= ASSIGNMENT =
Output, word for word, the lines of this listing that fall between the line with "TIPS AND ADVICE" and the line with "this specific method", counting both of those lines, and no others.
====== MATERIAL FOR THIS TASK ======
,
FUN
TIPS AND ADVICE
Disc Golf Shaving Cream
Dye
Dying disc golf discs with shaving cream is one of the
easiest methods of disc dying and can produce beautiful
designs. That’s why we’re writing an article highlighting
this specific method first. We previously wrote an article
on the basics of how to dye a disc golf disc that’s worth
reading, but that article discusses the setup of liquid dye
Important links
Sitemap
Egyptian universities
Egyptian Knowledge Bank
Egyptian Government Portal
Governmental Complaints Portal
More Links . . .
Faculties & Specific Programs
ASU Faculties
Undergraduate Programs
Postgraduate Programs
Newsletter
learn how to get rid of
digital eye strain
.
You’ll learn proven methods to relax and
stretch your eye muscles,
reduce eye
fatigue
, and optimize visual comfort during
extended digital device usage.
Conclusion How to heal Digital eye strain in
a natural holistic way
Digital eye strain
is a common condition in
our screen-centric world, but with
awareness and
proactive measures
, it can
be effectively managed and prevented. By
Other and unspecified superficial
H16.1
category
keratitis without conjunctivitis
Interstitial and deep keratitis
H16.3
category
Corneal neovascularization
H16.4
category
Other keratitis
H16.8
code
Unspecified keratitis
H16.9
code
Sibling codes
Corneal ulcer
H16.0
======
====== MATERIAL FOR THIS TASK ======
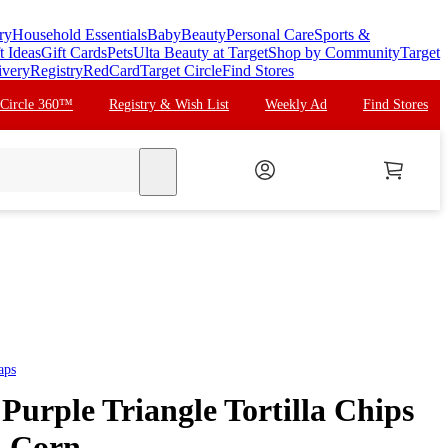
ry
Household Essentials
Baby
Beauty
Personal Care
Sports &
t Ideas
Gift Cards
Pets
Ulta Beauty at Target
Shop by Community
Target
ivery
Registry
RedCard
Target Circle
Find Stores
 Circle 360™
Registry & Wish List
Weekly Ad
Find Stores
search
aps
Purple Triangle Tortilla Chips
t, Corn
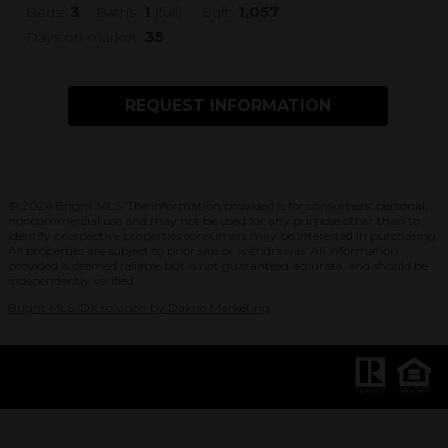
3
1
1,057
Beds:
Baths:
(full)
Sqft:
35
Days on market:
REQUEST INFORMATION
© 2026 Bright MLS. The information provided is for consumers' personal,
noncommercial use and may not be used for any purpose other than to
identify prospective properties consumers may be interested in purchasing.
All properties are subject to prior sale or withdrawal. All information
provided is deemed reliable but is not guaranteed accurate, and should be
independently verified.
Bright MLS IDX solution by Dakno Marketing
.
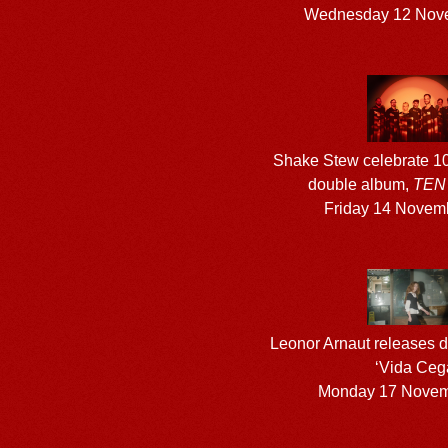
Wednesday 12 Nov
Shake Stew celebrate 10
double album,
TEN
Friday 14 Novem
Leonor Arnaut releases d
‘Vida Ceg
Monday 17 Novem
======
= FINISHED EXERCISE =
TIPS AND ADVICE
Disc Golf Shaving Cream
Dye
Dying disc golf discs with shaving cream is one of the
easiest methods of disc dying and can produce beautiful
designs. That’s why we’re writing an article highlighting
this specific method first. We previously wrote an article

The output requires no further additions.